2. Inspiring both courage and vulnerability
“Both of them allow us to open up a space to let down our armour, or guard, as they often block us from gaining another perspective,” says Lemon.
“That can totally change our direction... when we open ourselves up to being vulnerable, we overcome those fears of the unknown to be able to shift forward and embrace that newness.”
3. Creating a sense of adventure
A new style of “adventure learning” is being used with school students to engage them in challenges that are both mental and physical to develop determination and drive to succeed.
Activities like rope courses or structure building fosters team-building and problem-solving. Physical activities from exercising, brain activities like crosswords and puzzles or activities that rely heavily on both like painting or playing an instrument Lemon says it’s all about taking risks and stepping out of our comfort zones.

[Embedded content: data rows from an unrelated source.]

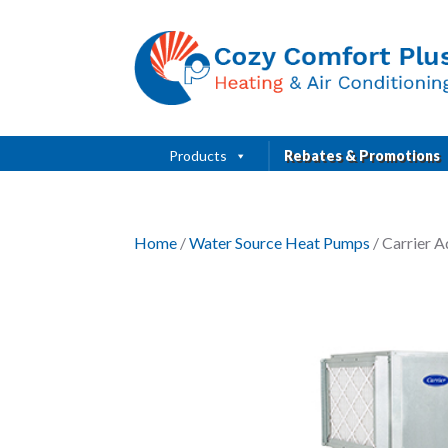
Products
Rebates & Promotions
Home
/
Water Source Heat Pumps
/ Carrier 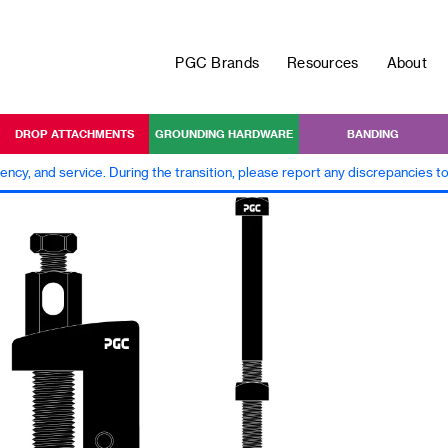
PGC Brands
Resources
About
DROP ATTACHMENTS
GROUNDING HARDWARE
BANDING
iency, and service. During the transition, please report any discrepancies 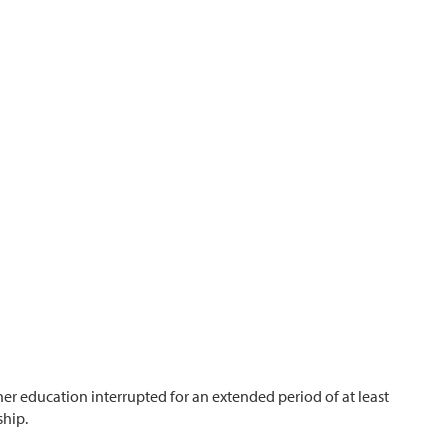
r education interrupted for an extended period of at least
ship.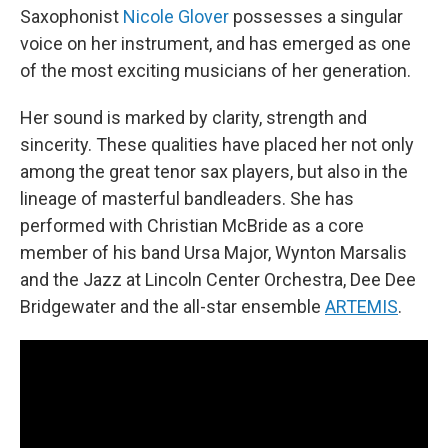
Saxophonist
Nicole Glover
possesses a singular
voice on her instrument, and has emerged as one
of the most exciting musicians of her generation.
Her sound is marked by clarity, strength and
sincerity. These qualities have placed her not only
among the great tenor sax players, but also in the
lineage of masterful bandleaders. She has
performed with Christian McBride as a core
member of his band Ursa Major, Wynton Marsalis
and the Jazz at Lincoln Center Orchestra, Dee Dee
Bridgewater and the all-star ensemble
ARTEMIS
.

“When we step out into that vulnerability of not knowing, that’s where we can really stretch ourselves and grow even further.”
4. Fostering adaptability
“When we're adaptable and being truly tuned into that we’re opening up that opportunity to be true to ourselves and take that little step further out to embrace change and find something new that can help us even further,” says Lemon.
Changing our thoughts or how we do things comes down to engaging and experimenting with new approaches, says Lemon. To take one of her favourite sayings, it’s to “find out what’s right for us right now”, and those findings help as we continue to adapt.

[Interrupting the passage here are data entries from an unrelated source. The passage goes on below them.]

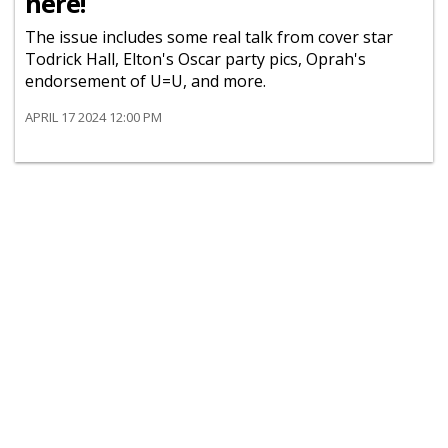
here!
The issue includes some real talk from cover star
Todrick Hall, Elton's Oscar party pics, Oprah's
endorsement of U=U, and more.
APRIL 17 2024 12:00 PM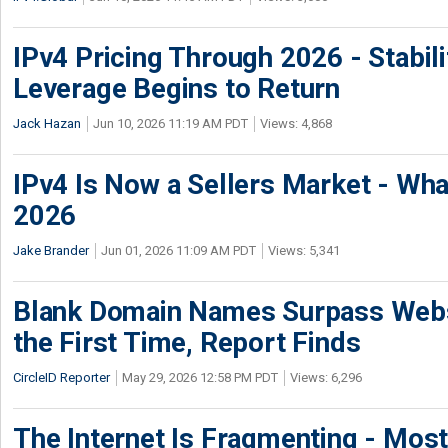
IPv4 Pricing Through 2026 - Stabili
Leverage Begins to Return
Jack Hazan
Jun 10, 2026 11:19 AM PDT
Views: 4,868
IPv4 Is Now a Sellers Market - Wha
2026
Jake Brander
Jun 01, 2026 11:09 AM PDT
Views: 5,341
Blank Domain Names Surpass Websi
the First Time, Report Finds
CircleID Reporter
May 29, 2026 12:58 PM PDT
Views: 6,296
The Internet Is Fragmenting - Most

Anything that helps our brains’ neuroplasticity, the ability of our brains to change its neural networks and rewire itself.
5. Forging connection
Taking part in new and novel experiences helps you learn about yourself and learn from others, or with others, and that is what helps form connections. A significant part of the human experience is how we relate to each other, through our experiences and knowledge.
“The ability to be able to connect with others and embrace – that is absolutely incredible, especially when you find the right people,” says Lemon.

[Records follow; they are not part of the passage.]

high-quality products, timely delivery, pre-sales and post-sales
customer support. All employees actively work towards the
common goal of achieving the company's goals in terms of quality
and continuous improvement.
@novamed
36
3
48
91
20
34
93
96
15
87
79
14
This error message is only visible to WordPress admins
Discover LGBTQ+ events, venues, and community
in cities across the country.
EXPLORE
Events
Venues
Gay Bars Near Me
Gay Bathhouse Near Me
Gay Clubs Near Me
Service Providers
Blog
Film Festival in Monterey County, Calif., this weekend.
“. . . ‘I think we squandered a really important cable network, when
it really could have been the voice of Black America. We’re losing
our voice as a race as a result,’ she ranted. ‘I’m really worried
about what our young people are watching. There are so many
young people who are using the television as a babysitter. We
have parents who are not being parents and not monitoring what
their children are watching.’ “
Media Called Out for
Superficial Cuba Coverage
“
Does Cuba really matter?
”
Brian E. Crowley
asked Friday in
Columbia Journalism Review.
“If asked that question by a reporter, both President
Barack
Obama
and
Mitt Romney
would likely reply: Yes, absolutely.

6. Experiencing and giving gratitude
Gratitude is a positive emotion that’s a beneficial side effect of learning new things or putting new knowledge into action says Lemon.
“If someone has shared something new or confronted you with something new, being able to acknowledge that by expressing gratitude for yourself, or that person – even a quick little email or if you see them over the water cooler, expressing ‘you said something about X and it really made me think’ is powerful.”
In a team environment, giving and receiving gratitude strengthens the cohesion of the team and produces positive professional outcomes.
7. Driving innovation
“It’s a wonderful aspect to coming up with new ideas and different approaches and it partners really well with creativity in that we can think beyond what already exists and be quite creative and different,” says Lemon.
When we embrace possibility with our approach, at an individual level and in a collaborative setting that is where ideas, problem-solving and invention succeeds.
8. Pushing us to seek improvement
Learning gives us a feeling of accomplishment and leads us to want that feeling again.
“Think about ways of how we can do things for the better and that can be in relation from working with your team, problem-solving, finding new solutions – but we’re looking for that ‘how can we improve someone else's life?’ – it’s a process, it’s our communication, there's so many different layers to that,” says Lemon.
For Lemon, learning should be a daily intention, but something that we embrace as being a constant surprise.
“It could be something formal like listening to a podcast or you read new literature, it can be conversations with colleagues working in teams to solve that problem or long-term projects where you’ve lost the energy for it, but a new spark has been set that we need to think about how we can progress that further,” says Lemon.
“If we have it as a daily intention, opening up that possibility to learn with and from each other, it really becomes ingrained in how we approach and engage in the world.”